When managing your network, developing an app, or even organizing paper files, sound security is no accident. Companies that consider security from the start assess their options and make reasonable choices based on the nature of their business and the sensitivity of the information involved. Threats to data may transform over time, but the fundamentals of sound security remain constant. As the Federal Trade Commission outlines in protecting personal information: A guide for business, you should know what personal information you have in your files and on your computers, and keep only what you need for your business. You should protect the information that you keep, and properly dispose of what you no longer need. And, of course, you should create a plan to respond to security incidents.

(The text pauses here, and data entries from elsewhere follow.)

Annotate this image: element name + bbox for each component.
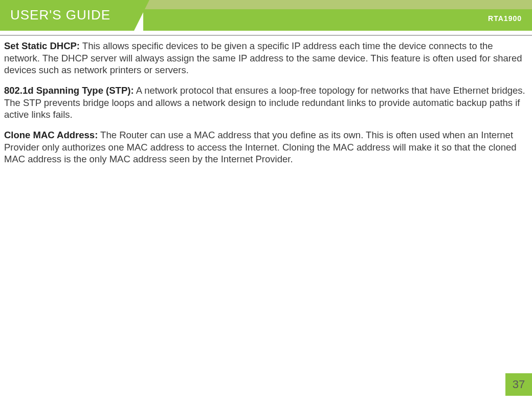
paragraph-clone-mac: Clone MAC Address: The Router can use a … bbox=[4, 129, 528, 165]
paragraph-stp: 802.1d Spanning Type (STP): A network pr… bbox=[4, 84, 528, 121]
label-static-dhcp: Set Static DHCP: bbox=[4, 40, 80, 51]
label-clone-mac: Clone MAC Address: bbox=[4, 130, 98, 140]
label-stp: 802.1d Spanning Type (STP): bbox=[4, 85, 134, 96]
paragraph-static-dhcp: Set Static DHCP: This allows specific de… bbox=[4, 40, 528, 76]
header-main-strip bbox=[143, 9, 532, 31]
document-title: USER'S GUIDE bbox=[10, 7, 110, 23]
model-number: RTA1900 bbox=[488, 14, 522, 23]
header-underline bbox=[0, 35, 532, 36]
document-content: Set Static DHCP: This allows specific de… bbox=[0, 31, 532, 165]
page-number: 37 bbox=[513, 378, 525, 391]
page-number-box: 37 bbox=[505, 373, 532, 396]
text-static-dhcp: This allows specific devices to be given… bbox=[4, 40, 522, 75]
document-header: USER'S GUIDE RTA1900 bbox=[0, 0, 532, 31]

1. Find The Source of The Problem and Fix It
Just because a data breach has occurred and a cybersecurity incident has been discovered, it doesn’t mean the threat has passed or that your systems are now secure. As soon as humanly possible, your IT professionals (and perhaps a hired expert, depending on the staff working at your business) need to be able to track down the source of the problem. This is less to place blame in the event of human error (which likely was involved), and more to cut off the breach and prevent the exploit from being used again in the future.

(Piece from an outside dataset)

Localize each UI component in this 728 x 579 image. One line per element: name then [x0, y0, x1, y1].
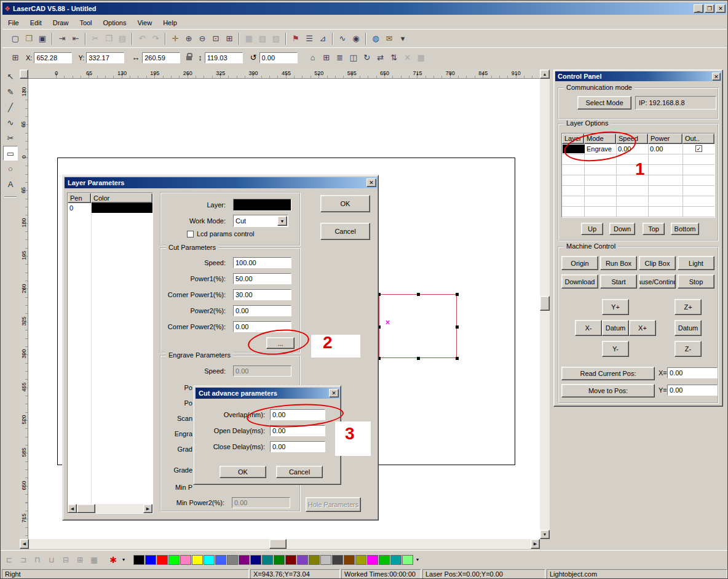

Once the problem is found, professionals should fix it as soon as possible, either by patching it or removing it (depending on the problem). In addition, the business should make efforts to ensure similar problems aren’t extant in other business systems or processes.
2. Perform Damage Control
This is another step that is highly dependent on the type of cybersecurity incident that occurred and the type of business you are involved with. There are different problems that can arise when a data breach occurs, and here is how to get ahead of most of them:
- Get ahead of the problem before it becomes public knowledge if your company is involved with the public or has investors. Under no circumstances should a data breach be swept under the rug, as it likely will be discovered, and trying to hide it will only make things much worse for your business. Explain that the problem has been discovered, that it is being managed, and that all the necessary steps are being taken so that it will never happen again.

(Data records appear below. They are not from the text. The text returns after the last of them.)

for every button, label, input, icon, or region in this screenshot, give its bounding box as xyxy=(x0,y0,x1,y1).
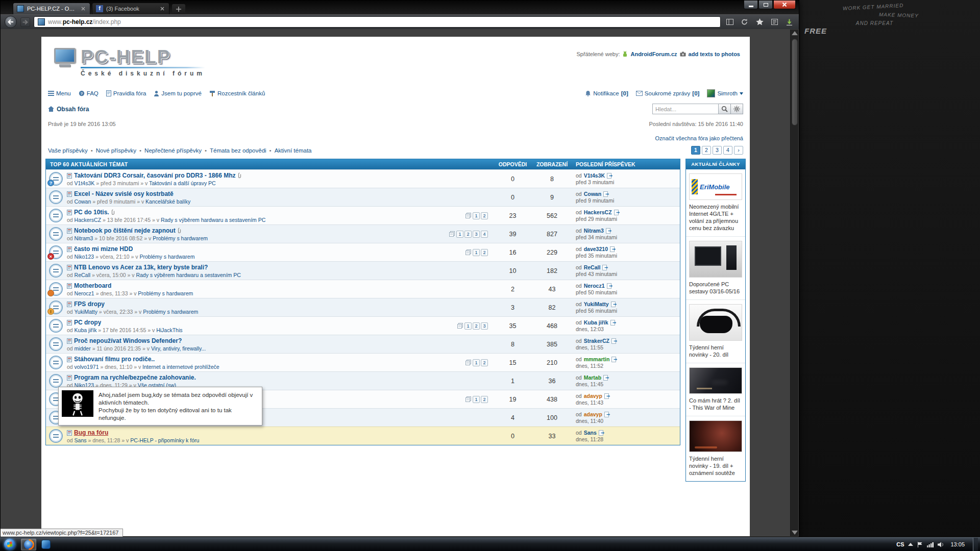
page-button-4[interactable]: 4 xyxy=(723,146,732,155)
last-post-user-link[interactable]: HackersCZ xyxy=(584,209,612,216)
volume-icon[interactable] xyxy=(938,542,944,547)
last-post-user-link[interactable]: adavyp xyxy=(584,393,602,399)
topic-author-link[interactable]: ReCall xyxy=(75,272,91,278)
last-post-user-link[interactable]: Kuba jiřík xyxy=(584,319,608,326)
topic-title-link[interactable]: Taktování DDR3 Corsair, časování pro DDR… xyxy=(74,172,236,179)
latest-post-icon[interactable] xyxy=(606,228,612,234)
article-item[interactable]: EriMobileNeomezený mobilní Internet 4G/L… xyxy=(686,169,745,236)
tab-close-icon[interactable] xyxy=(80,6,86,12)
scroll-up-arrow[interactable] xyxy=(792,31,798,35)
close-window-button[interactable] xyxy=(773,1,796,9)
tray-expand-icon[interactable] xyxy=(908,543,913,546)
site-logo[interactable]: PC-HELP České diskuzní fórum xyxy=(54,48,205,77)
topic-title-link[interactable]: Stáhovaní filmu pro rodiče.. xyxy=(74,356,155,363)
last-post-user-link[interactable]: V1t4s3K xyxy=(584,172,605,179)
latest-post-icon[interactable] xyxy=(610,246,616,252)
androidforum-link[interactable]: AndroidForum.cz xyxy=(630,51,677,57)
new-tab-button[interactable] xyxy=(172,4,185,14)
taskbar-firefox-button[interactable] xyxy=(21,539,36,550)
topic-title-link[interactable]: Program na rychle/bezpečne zalohovanie. xyxy=(74,374,196,381)
advanced-search-button[interactable] xyxy=(731,104,743,114)
last-post-user-link[interactable]: YukiMatty xyxy=(584,301,609,308)
latest-post-icon[interactable] xyxy=(607,283,613,289)
menu-item-jsem-tu-poprv-[interactable]: Jsem tu poprvé xyxy=(154,90,202,96)
topic-forum-link[interactable]: Rady s výběrem hardwaru a sestavením PC xyxy=(136,272,240,278)
topic-forum-link[interactable]: Kancelářské balíky xyxy=(145,198,190,205)
topic-page-button[interactable]: 2 xyxy=(481,249,488,256)
search-button[interactable] xyxy=(719,104,731,114)
topic-page-button[interactable]: 2 xyxy=(473,322,480,330)
last-post-user-link[interactable]: Sans xyxy=(584,430,597,436)
topic-author-link[interactable]: Nerocz1 xyxy=(75,290,94,296)
topic-forum-link[interactable]: Problémy s hardwarem xyxy=(143,309,198,315)
article-item[interactable]: Co mám hrát ? 2. díl - This War of Mine xyxy=(686,363,745,416)
quick-link-2[interactable]: Nepřečtené příspěvky xyxy=(144,147,202,154)
topic-title-link[interactable]: PC dropy xyxy=(74,319,101,326)
topic-page-button[interactable]: 1 xyxy=(464,322,472,330)
search-input[interactable] xyxy=(652,104,719,114)
reading-list-icon[interactable] xyxy=(769,16,780,28)
topic-page-button[interactable]: 4 xyxy=(481,231,488,238)
topic-forum-link[interactable]: Internet a internetové prohlížeče xyxy=(142,364,219,370)
topic-page-button[interactable]: 1 xyxy=(473,249,480,256)
topic-forum-link[interactable]: Rady s výběrem hardwaru a sestavením PC xyxy=(161,217,265,223)
article-item[interactable]: Týdenní herní novinky - 19. díl + oznáme… xyxy=(686,416,745,481)
taskbar-app-button[interactable] xyxy=(38,539,54,550)
show-desktop-button[interactable] xyxy=(973,538,978,551)
topic-page-button[interactable]: 1 xyxy=(473,212,480,219)
latest-post-icon[interactable] xyxy=(611,357,618,362)
topic-forum-link[interactable]: PC-HELP - připomínky k fóru xyxy=(130,437,199,443)
start-button[interactable] xyxy=(4,539,15,550)
page-button-3[interactable]: 3 xyxy=(713,146,722,155)
tab-close-icon[interactable] xyxy=(159,6,165,12)
latest-post-icon[interactable] xyxy=(610,320,617,325)
forward-button[interactable] xyxy=(20,17,30,27)
topic-author-link[interactable]: midder xyxy=(75,345,91,352)
last-post-user-link[interactable]: ReCall xyxy=(584,264,601,271)
last-post-user-link[interactable]: adavyp xyxy=(584,411,602,418)
topic-title-link[interactable]: NTB Lenovo vs Acer za 13k, ktery byste b… xyxy=(74,264,208,271)
topic-title-link[interactable]: Bug na fóru xyxy=(74,429,108,436)
topic-page-button[interactable]: 2 xyxy=(464,231,472,238)
back-button[interactable] xyxy=(5,16,17,28)
menu-item-menu[interactable]: Menu xyxy=(48,90,71,96)
topic-author-link[interactable]: volvo1971 xyxy=(75,364,99,370)
bookmark-star-icon[interactable] xyxy=(754,16,765,28)
topic-forum-link[interactable]: Viry, antiviry, firewally... xyxy=(151,345,206,352)
bookmarks-panel-icon[interactable] xyxy=(724,16,736,28)
maximize-button[interactable] xyxy=(758,1,773,9)
article-item[interactable]: Doporučené PC sestavy 03/16-05/16 xyxy=(686,236,745,299)
latest-post-icon[interactable] xyxy=(607,173,613,179)
reload-icon[interactable] xyxy=(739,16,750,28)
addtexts-link[interactable]: add texts to photos xyxy=(689,51,740,57)
vertical-scrollbar[interactable] xyxy=(790,30,798,536)
topic-title-link[interactable]: Excel - Název svislé osy kostrbatě xyxy=(74,190,174,197)
topic-page-button[interactable]: 3 xyxy=(473,231,480,238)
page-button-›[interactable]: › xyxy=(734,146,743,155)
topic-forum-link[interactable]: HiJackThis xyxy=(156,327,182,333)
topic-title-link[interactable]: Motherboard xyxy=(74,282,111,289)
last-post-user-link[interactable]: Cowan xyxy=(584,191,601,197)
topic-author-link[interactable]: Sans xyxy=(75,437,87,443)
quick-link-3[interactable]: Témata bez odpovědi xyxy=(210,147,266,154)
latest-post-icon[interactable] xyxy=(599,430,605,436)
user-menu-notifikace[interactable]: Notifikace[0] xyxy=(585,90,628,96)
last-post-user-link[interactable]: Martab xyxy=(584,374,601,381)
network-icon[interactable] xyxy=(927,542,934,547)
topic-author-link[interactable]: Nitram3 xyxy=(75,235,93,241)
topic-title-link[interactable]: PC do 10tis. xyxy=(74,209,109,216)
article-item[interactable]: Týdenní herní novinky - 20. díl xyxy=(686,299,745,363)
taskbar-clock[interactable]: 13:05 xyxy=(948,541,967,547)
mark-forums-read-link[interactable]: Označit všechna fóra jako přečtená xyxy=(655,135,743,141)
topic-forum-link[interactable]: Problémy s hardwarem xyxy=(153,235,208,241)
latest-post-icon[interactable] xyxy=(604,412,610,417)
last-post-user-link[interactable]: mmmartin xyxy=(584,356,610,363)
quick-link-0[interactable]: Vaše příspěvky xyxy=(48,147,88,154)
topic-author-link[interactable]: YukiMatty xyxy=(74,309,97,315)
latest-post-icon[interactable] xyxy=(611,338,618,344)
topic-page-button[interactable]: 3 xyxy=(481,322,488,330)
topic-page-button[interactable]: 2 xyxy=(481,212,488,219)
latest-post-icon[interactable] xyxy=(603,375,609,381)
language-indicator[interactable]: CS xyxy=(896,541,904,547)
last-post-user-link[interactable]: Nitram3 xyxy=(584,228,604,234)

- Set aside resources to handle further complications from the problem, perhaps even set aside IT professional time to answer questions from employees and clients/customers
- Get back to the day-to-day routine of the company. Outside of the following emphasis on training, you will want to keep on message with your brand, and you will still want to provide spectacular service to maintain your business’s credibility. No one wants to see a company in a panic.
3. Store Passwords Securely
Don’t make it easy for interlopers to access passwords. Three of the FTC’s settlements in this area have alleged that:
- The company stored network user credentials in clear, readable text that helped a hacker access customer credit card information on the network;
- The business allowed customers to store user credentials in a vulnerable format in cookies on their computers.
- A company failed to establish policies that prohibited employees from storing administrative passwords in plain text in personal email accounts.
An Ounce of Prevention
Minimizing the fallout from those inevitable data breaches isn’t effortless. You need to take what steps you can and remain vigilant. That said, the effort involved is vastly less than the Herculean task of recovering after hackers manage to steal your identity.